Public Member Functions | Static Public Member Functions | List of all members
cudf::io::parquet_writer_options Class Reference

Settings for write_parquet(). More...

#include <parquet.hpp>

Inheritance diagram for cudf::io::parquet_writer_options:
cudf::io::parquet_writer_options_base

Public Member Functions

 parquet_writer_options ()=default
 Default constructor. More...
 
table_view get_table () const
 Returns table_view. More...
 
std::vector< partition_info > const & get_partitions () const
 Returns partitions. More...
 
std::vector< std::string > const & get_column_chunks_file_paths () const
 Returns Column chunks file paths to be set in the raw output metadata. More...
 
void set_partitions (std::vector< partition_info > partitions)
 Sets partitions. More...
 
void set_column_chunks_file_paths (std::vector< std::string > file_paths)
 Sets column chunks file path to be set in the raw output metadata. More...
 
- Public Member Functions inherited from cudf::io::parquet_writer_options_base
 parquet_writer_options_base ()=default
 Default constructor. More...
 
sink_info const & get_sink () const
 Returns sink info. More...
 
compression_type get_compression () const
 Returns compression format used. More...
 
statistics_freq get_stats_level () const
 Returns level of statistics requested in output file. More...
 
auto const & get_metadata () const
 Returns associated metadata. More...
 
std::vector< std::map< std::string, std::string > > const & get_key_value_metadata () const
 Returns Key-Value footer metadata information. More...
 
bool is_enabled_int96_timestamps () const
 Returns true if timestamps will be written as INT96. More...
 
auto is_enabled_utc_timestamps () const
 Returns true if timestamps will be written as UTC. More...
 
auto is_enabled_write_arrow_schema () const
 Returns true if arrow schema will be written. More...
 
auto get_row_group_size_bytes () const
 Returns maximum row group size, in bytes. More...
 
auto get_row_group_size_rows () const
 Returns maximum row group size, in rows. More...
 
auto get_max_page_size_bytes () const
 Returns the maximum uncompressed page size, in bytes.
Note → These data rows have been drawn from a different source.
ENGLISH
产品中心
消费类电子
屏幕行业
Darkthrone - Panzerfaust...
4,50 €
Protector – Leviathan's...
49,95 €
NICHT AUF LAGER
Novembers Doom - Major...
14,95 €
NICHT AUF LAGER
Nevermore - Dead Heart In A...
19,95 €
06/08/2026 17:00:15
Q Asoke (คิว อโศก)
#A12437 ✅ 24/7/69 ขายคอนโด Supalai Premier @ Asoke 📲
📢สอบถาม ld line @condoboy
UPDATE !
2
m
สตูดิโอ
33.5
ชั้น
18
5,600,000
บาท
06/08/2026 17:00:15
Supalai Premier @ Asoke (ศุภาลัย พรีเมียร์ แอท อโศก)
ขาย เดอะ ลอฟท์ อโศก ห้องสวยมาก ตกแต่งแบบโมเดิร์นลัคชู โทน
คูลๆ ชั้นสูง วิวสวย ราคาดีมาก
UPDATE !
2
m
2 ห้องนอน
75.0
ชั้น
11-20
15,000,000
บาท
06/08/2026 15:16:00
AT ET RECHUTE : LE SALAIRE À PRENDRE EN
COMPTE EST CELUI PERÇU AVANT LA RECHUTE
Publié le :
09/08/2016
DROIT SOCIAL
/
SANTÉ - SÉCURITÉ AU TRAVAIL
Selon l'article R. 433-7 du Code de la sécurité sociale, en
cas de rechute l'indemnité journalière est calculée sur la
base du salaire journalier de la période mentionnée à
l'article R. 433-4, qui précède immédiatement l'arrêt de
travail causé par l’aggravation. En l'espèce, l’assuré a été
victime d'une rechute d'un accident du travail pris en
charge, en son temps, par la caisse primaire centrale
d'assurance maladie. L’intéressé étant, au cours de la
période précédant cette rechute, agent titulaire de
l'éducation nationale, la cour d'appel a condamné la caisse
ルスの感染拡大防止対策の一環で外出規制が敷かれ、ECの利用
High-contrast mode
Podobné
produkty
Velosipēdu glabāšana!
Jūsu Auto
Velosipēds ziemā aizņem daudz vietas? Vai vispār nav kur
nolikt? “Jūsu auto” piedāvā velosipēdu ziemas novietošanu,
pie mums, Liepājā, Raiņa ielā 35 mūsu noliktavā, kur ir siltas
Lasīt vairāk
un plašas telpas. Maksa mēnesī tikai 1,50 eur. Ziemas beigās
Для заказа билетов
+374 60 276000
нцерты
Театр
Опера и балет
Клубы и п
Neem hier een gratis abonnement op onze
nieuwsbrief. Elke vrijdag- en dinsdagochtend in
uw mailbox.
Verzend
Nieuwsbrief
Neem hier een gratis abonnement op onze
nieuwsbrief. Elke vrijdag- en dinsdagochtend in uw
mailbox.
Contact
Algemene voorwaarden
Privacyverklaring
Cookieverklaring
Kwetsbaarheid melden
More...
 
auto get_max_page_size_rows () const
 Returns maximum page size, in rows. More...
 
auto get_column_index_truncate_length () const
 Returns maximum length of min or max values in column index, in bytes. More...
 
dictionary_policy get_dictionary_policy () const
 Returns policy for dictionary use. More...
 
auto get_max_dictionary_size () const
 Returns maximum dictionary size, in bytes. More...
 
auto get_max_page_fragment_size () const
 Returns maximum page fragment size, in rows. More...
 
std::shared_ptr< writer_compression_statisticsget_compression_statistics () const
 Returns a shared pointer to the user-provided compression statistics. More...
 
auto is_enabled_write_v2_headers () const
 Returns true if V2 page headers should be written. More...
 
auto const & get_sorting_columns () const
 Returns the sorting_columns. More...
 
void set_metadata (table_input_metadata metadata)
 Sets metadata. More...
 
void set_key_value_metadata (std::vector< std::map< std::string, std::string >> metadata)
 Sets metadata. More...
 
void set_stats_level (statistics_freq sf)
 Sets the level of statistics. More...
 
void set_compression (compression_type compression)
 Sets compression type. More...
 
void enable_int96_timestamps (bool req)
 Sets timestamp writing preferences. INT96 timestamps will be written if true and TIMESTAMP_MICROS will be written if false. More...
 
void enable_utc_timestamps (bool val)
 Sets preference for writing timestamps as UTC. Write timestamps as UTC if set to true. More...
 
void enable_write_arrow_schema (bool val)
 Sets preference for writing arrow schema. Write arrow schema if set to true. More...
 
void set_row_group_size_bytes (size_t size_bytes)
 Sets the maximum row group size, in bytes. More...
 
void set_row_group_size_rows (size_type size_rows)
 Sets the maximum row group size, in rows. More...
 
void set_max_page_size_bytes (size_t size_bytes)
 Sets the maximum uncompressed page size, in bytes. More...
 
void set_max_page_size_rows (size_type size_rows)
 Sets the maximum page size, in rows. More...
 
void set_column_index_truncate_length (int32_t size_bytes)
 Sets the maximum length of min or max values in column index, in bytes. More...
 
void set_dictionary_policy (dictionary_policy policy)
 Sets the policy for dictionary use. More...
 
void set_max_dictionary_size (size_t size_bytes)
 Sets the maximum dictionary size, in bytes. More...
 
void set_max_page_fragment_size (size_type size_rows)
 Sets the maximum page fragment size, in rows. More...
 
void set_compression_statistics (std::shared_ptr< writer_compression_statistics > comp_stats)
 Sets the pointer to the output compression statistics. More...
 
void enable_write_v2_headers (bool val)
 Sets preference for V2 page headers. Write V2 page headers if set to true. More...
 
void set_sorting_columns (std::vector< sorting_column > sorting_columns)
 Sets sorting columns. More...
 

Static Public Member Functions

static parquet_writer_options_builder builder (sink_info const &sink, table_view const &table)
 Create builder to create parquet_writer_options. More...
 
static parquet_writer_options_builder builder ()
 Create builder to create parquet_writer_options. More...
 

Additional Inherited Members

- Protected Member Functions inherited from cudf::io::parquet_writer_options_base
 parquet_writer_options_base (sink_info sink)
 Constructor from sink. More...
 

Detailed Description

Settings for write_parquet().

Definition at line 1187 of file parquet.hpp.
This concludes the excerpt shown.